__Exercise description__
Every record that follows must be duplicated exactly, with images left out.

### Data for this exercise ###

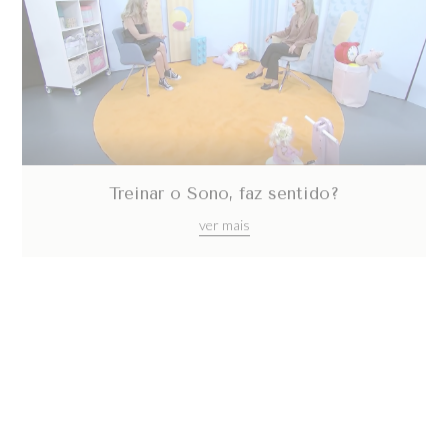
Treinar o Sono, faz sentido?
ver mais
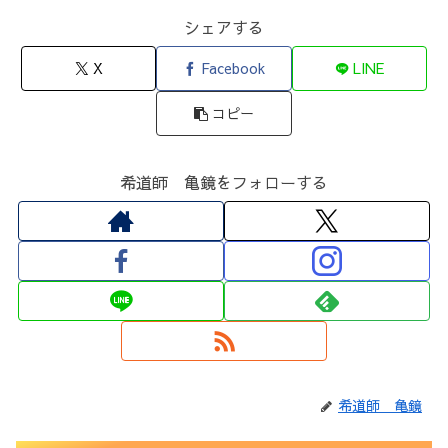
シェアする
X
Facebook
LINE
コピー
希道師 亀鏡をフォローする
希道師 亀鏡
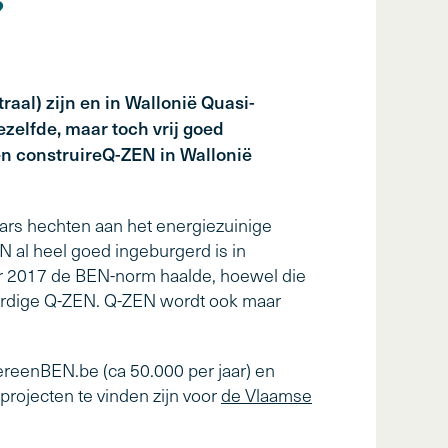
?
al) zijn en in Wallonië Quasi-
zelfde, maar toch vrij goed
en construireQ-ZEN in Wallonië
ars hechten aan het energiezuinige
N al heel goed ingeburgerd is in
r 2017 de BEN-norm haalde, hoewel die
kaardige Q-ZEN. Q-ZEN wordt ook maar
ereenBEN.be (ca 50.000 per jaar) en
projecten te vinden zijn voor
de Vlaamse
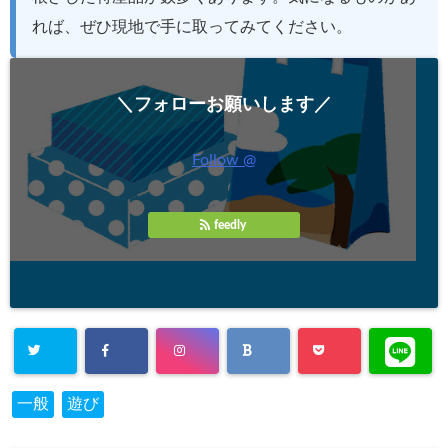
れば、ぜひ現地で手に取ってみてください。
＼フォローお願いします／
Follow @
feedly
一般
遊び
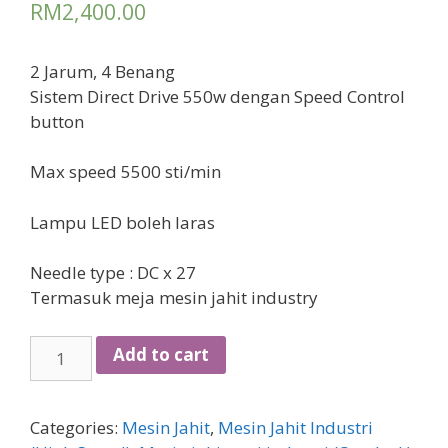
RM
2,400.00
2 Jarum, 4 Benang
Sistem Direct Drive 550w dengan Speed Control
button
Max speed 5500 sti/min
Lampu LED boleh laras
Needle type : DC x 27
Termasuk meja mesin jahit industry
Mesin
Add to cart
jahit
tepi
industri
Categories:
Mesin Jahit
,
Mesin Jahit Industri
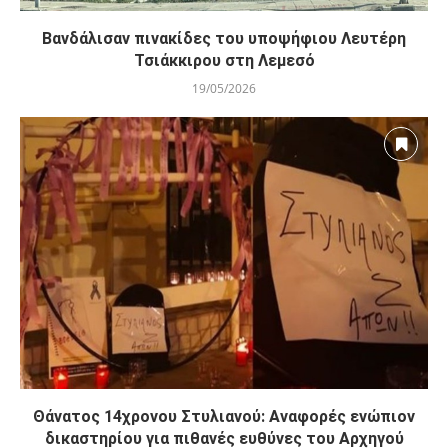
Βανδάλισαν πινακίδες του υποψήφιου Λευτέρη
Τσιάκκιρου στη Λεμεσό
19/05/2026
Θάνατος 14χρονου Στυλιανού: Αναφορές ενώπιον
δικαστηρίου για πιθανές ευθύνες του Αρχηγού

###

__Response box__
Treinar o Sono, faz sentido?
ver mais
シェアする
X
Facebook
LINE
コピー
希道師 亀鏡をフォローする
希道師 亀鏡
?
al) zijn en in Wallonië Quasi-
zelfde, maar toch vrij goed
en construireQ-ZEN in Wallonië
ars hechten aan het energiezuinige
N al heel goed ingeburgerd is in
r 2017 de BEN-norm haalde, hoewel die
kaardige Q-ZEN. Q-ZEN wordt ook maar
ereenBEN.be (ca 50.000 per jaar) en
projecten te vinden zijn voor
de Vlaamse
れば、ぜひ現地で手に取ってみてください。
＼フォローお願いします／
Follow @
feedly
一般
遊び
RM
2,400.00
2 Jarum, 4 Benang
Sistem Direct Drive 550w dengan Speed Control
button
Max speed 5500 sti/min
Lampu LED boleh laras
Needle type : DC x 27
Termasuk meja mesin jahit industry
Mesin
Add to cart
jahit
tepi
industri
Categories:
Mesin Jahit
,
Mesin Jahit Industri
Βανδάλισαν πινακίδες του υποψήφιου Λευτέρη
Τσιάκκιρου στη Λεμεσό
19/05/2026
Θάνατος 14χρονου Στυλιανού: Αναφορές ενώπιον
δικαστηρίου για πιθανές ευθύνες του Αρχηγού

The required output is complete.